Example: counting events and throwing dice

Jelle, October 2023

[1]:
import matplotlib.pyplot as plt
import numpy as np
import pandas as pd

import nafi

# Use float64 in jax for better precision
import jax
jax.config.update("jax_enable_x64", True)

Consider a counting experiment without background. We observe \(n\) events, and want to set an upper limit on the number of expected events \(\mu\). We use the test statistic:

\(\displaystyle q_\mu = -2 \, \mathrm{\Theta}(\mu - \hat{\mu}) \, \ln \frac{L(\mu)}{L(\hat{\mu})} ,\)

where the best-fit hypothesis \(\hat{\mu} = n\). The step function ensures we get upper limits:

  • Outcomes that are excesses (\(\hat{\mu} = n > \mu\)) are assigned \(q_\mu = 0\);

  • Nafi uses right-tailed p-values, and \(q_\mu \geq 0\), so excesses are assigned a p-value of 1;

  • Thus we always include all \(\mu\) below \(n\) in any interval we quote, i.e. we get upper limits.

In the notation of CCGV, this is \(\tilde{q}_\mu\) or \(q_\mu\). (There is no background, so \(\hat{\mu} \geq 0\) and the two q’s are identical.)

For computational convenience we consider only \(\mu \leq 15\) and \(n \leq n_\mathrm{max} = 25\).

[2]:
# Hypotheses: expected events
mu = np.arange(0, 15, .0025)

# Highest observed number of events to consider
# (15 wouldn't be enough to get .01 accuracy)
n_max = 25

# Compute likelihood (outcomes, hypotheses) array, weights (same shape), and outcomes array
lnl, weights, ns = nafi.likelihoods.counting.lnl_and_weights(
    mu, mu_bg=0, n_max=n_max, return_outcomes=True)

# Find test statistics and Neyman construction p-values, both (outcomes, hypotheses) arrays.
# Statistic is q to get upper limits.
qs, ps = nafi.ts_and_pvals(lnl, weights, statistic='q')
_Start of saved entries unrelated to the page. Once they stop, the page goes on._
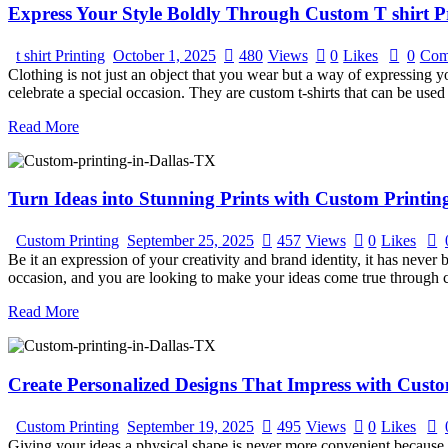
Express Your Style Boldly Through Custom T shirt Pr
t shirt Printing
October 1, 2025
480
Views
0
Likes
0
Com
Clothing is not just an object that you wear but a way of expressing yo
celebrate a special occasion. They are custom t-shirts that can be use
Read More
Turn Ideas into Stunning Prints with Custom Printing
Custom Printing
September 25, 2025
457
Views
0
Likes
Be it an expression of your creativity and brand identity, it has never
occasion, and you are looking to make your ideas come true through 
Read More
Create Personalized Designs That Impress with Custo
Custom Printing
September 19, 2025
495
Views
0
Likes
Giving your ideas a physical shape is never more convenient because c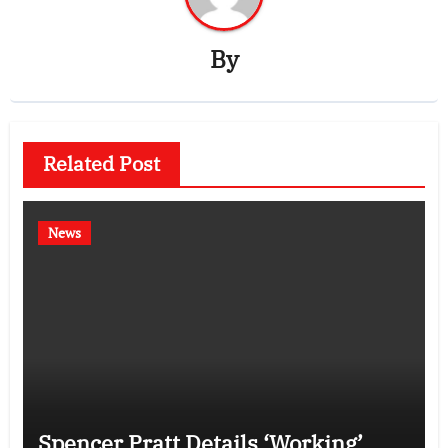
By
Related Post
News
Spencer Pratt Details ‘Working’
# Lower and upper limits, (outcomes,) arrays
ll_counting, ul_counting = nafi.intervals(ps, mu)
assert np.all(ll_counting == 0)

# Statistics on probability of different outcomes (dictionary)
poutcome_counting = nafi.outcome_probabilities(ll_counting, ul_counting, weights, mu)

Consider a new experiment that also throws an \(m_\mathrm{max}\)-sided die, for which high rolls give very slight evidence for high \(\mu\).

For setting upper limits, we must then give outcomes with high dice rolls \(m\) slightly lower \(q\) values, so they get higher p-values, and will be picked more readily in the Neyman construction. We can implement this by changing the test statistic \(q_\mu \rightarrow q_\mu - \epsilon \, m\) and \(\epsilon\) a very small number.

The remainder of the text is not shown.